Membaca artikel “PT Bukan” yang ditulis oleh Pak Dahlan Iskan di Disway memberi saya ruang refleksi tentang kepemimpinan, cara berpikir institusi, dan bagaimana reformasi seharusnya dijalankan di sektor strategis seperti pasar modal. Gaya tulisan Pak Dahlan yang ringan namun tajam kembali menunjukkan bahwa isu besar tidak selalu harus dibahas dengan bahasa yang rumit. Justru melalui analogi sederhana dan pengamatan personal, Pak Dahlan berhasil mengajak pembaca melihat persoalan dari sudut yang lebih jujur dan apa adanya.
Dalam tulisan tersebut, Pak Dahlan menyoroti perbedaan gaya kepemimpinan dan komunikasi di lingkaran Otoritas Jasa Keuangan dan Bursa Efek Indonesia. Ia menggambarkan bagaimana kehati-hatian yang berlebihan, terutama dalam bertutur dan mengambil keputusan, dapat berujung pada lambannya respons terhadap tekanan pasar. Bagi saya, pesan ini terasa relevan: di tengah dinamika ekonomi global yang bergerak cepat, institusi publik tidak hanya dituntut rapi secara regulasi, tetapi juga gesit secara tindakan. Apa yang disampaikan Pak Dahlan bukan sekadar kritik personal, melainkan cerminan kegelisahan terhadap budaya birokrasi yang kerap terlalu aman untuk bergerak maju.

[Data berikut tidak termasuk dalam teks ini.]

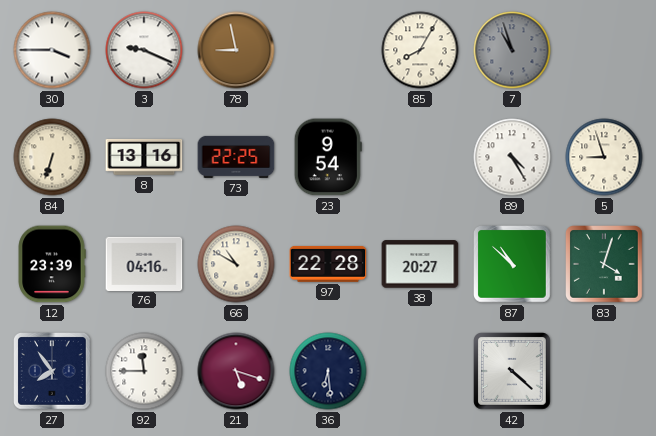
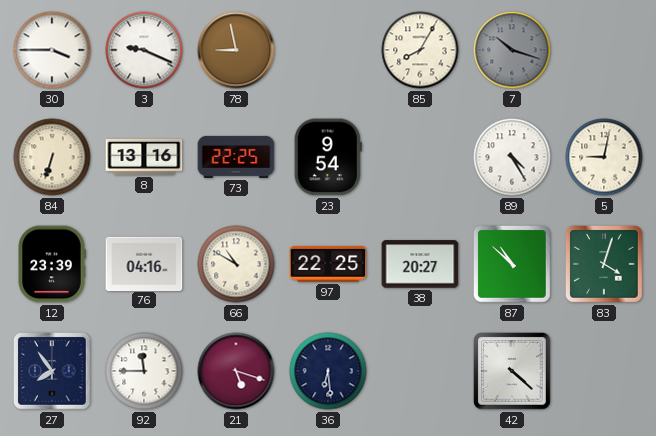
7: 10:57 -> 10:18
5: 8:57 -> 9:02
97: 22:28 -> 22:25
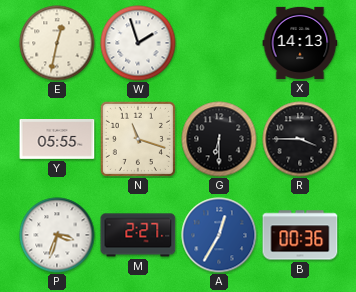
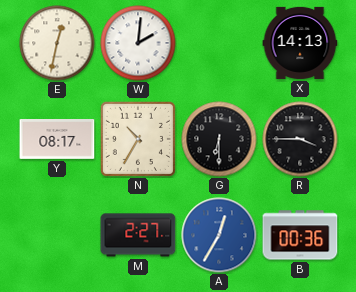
W: 1:57 -> 2:01
Y: 05:55 -> 08:17
N: 11:18 -> 10:35
P: 3:33 -> none
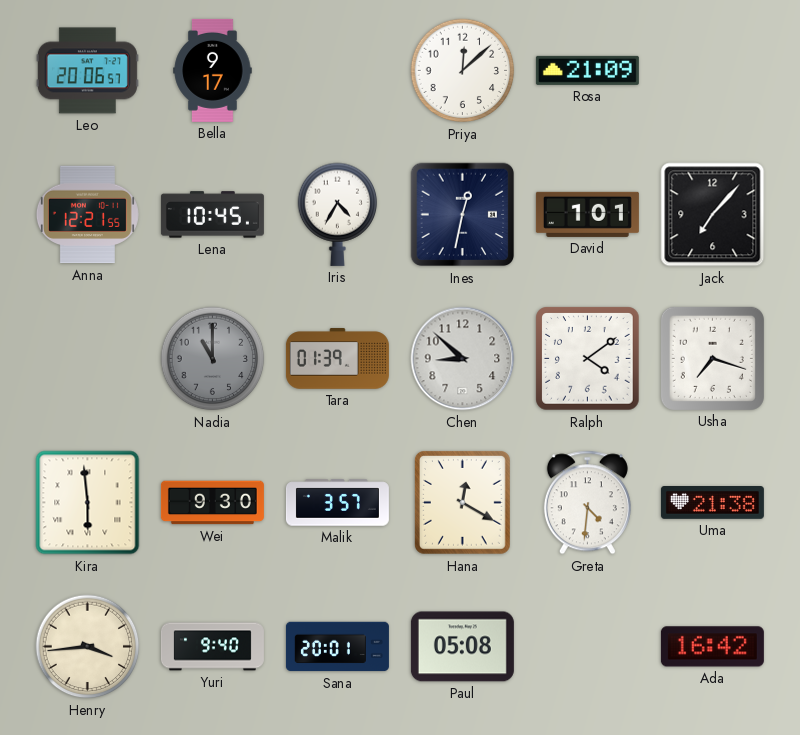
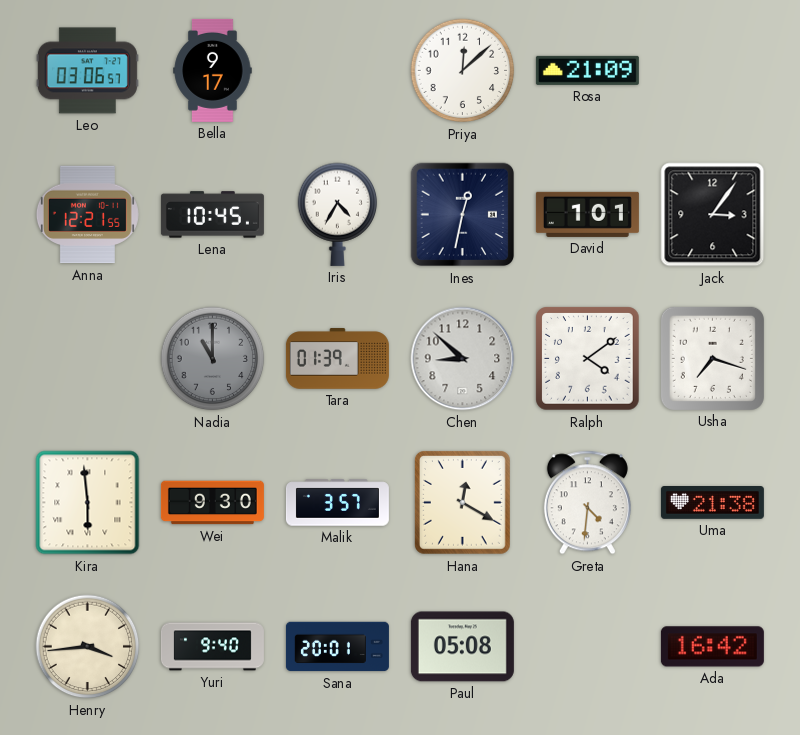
Leo: 20:06 -> 03:06
Jack: 7:07 -> 3:06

Pergantian kepemimpinan yang disinggung Pak Dahlan, termasuk munculnya janji perubahan “secepat mungkin”, justru menjadi catatan penting. Frasa tersebut terdengar optimistis, tetapi tanpa ukuran waktu dan target yang jelas, ia mudah kehilangan makna. Di sinilah saya sependapat dengan Pak Dahlan: reformasi tidak cukup disampaikan sebagai niat baik, melainkan harus hadir dalam bentuk rencana yang terukur, bisa dievaluasi, dan berani dipertanggungjawabkan. Pasar, seperti halnya publik, membutuhkan kejelasan, bukan sekadar harapan.
Lebih jauh, Pak Dahlan mengingatkan bahwa isu demutualisasi atau perubahan bentuk kelembagaan bukanlah tujuan akhir. “PT” atau “bukan PT” hanyalah wadah. Yang jauh lebih penting adalah isi di dalamnya: budaya kerja, kualitas kepemimpinan, dan keberanian mengambil keputusan strategis. Ancaman penurunan peringkat pasar modal Indonesia di mata global bukan sekadar persoalan teknis, melainkan alarm bahwa ada pekerjaan rumah besar yang belum selesai. Jika tidak ditangani dengan serius, kita berisiko tertinggal dari negara lain yang lebih siap berbenah.
Bagi saya pribadi, tulisan Pak Dahlan Iskan ini terasa seperti pengingat halus namun tegas bahwa perubahan tidak boleh berhenti pada struktur dan istilah. Reformasi sejati lahir dari kejelasan arah, keberanian bertindak, dan kesadaran bahwa waktu adalah faktor krusial. Dalam konteks apa pun—baik institusi negara, organisasi, maupun kehidupan personal—kita tidak cukup hanya berkata “akan dipercepat”. Kita perlu tahu: dipercepat ke mana, dengan cara apa, dan sampai kapan.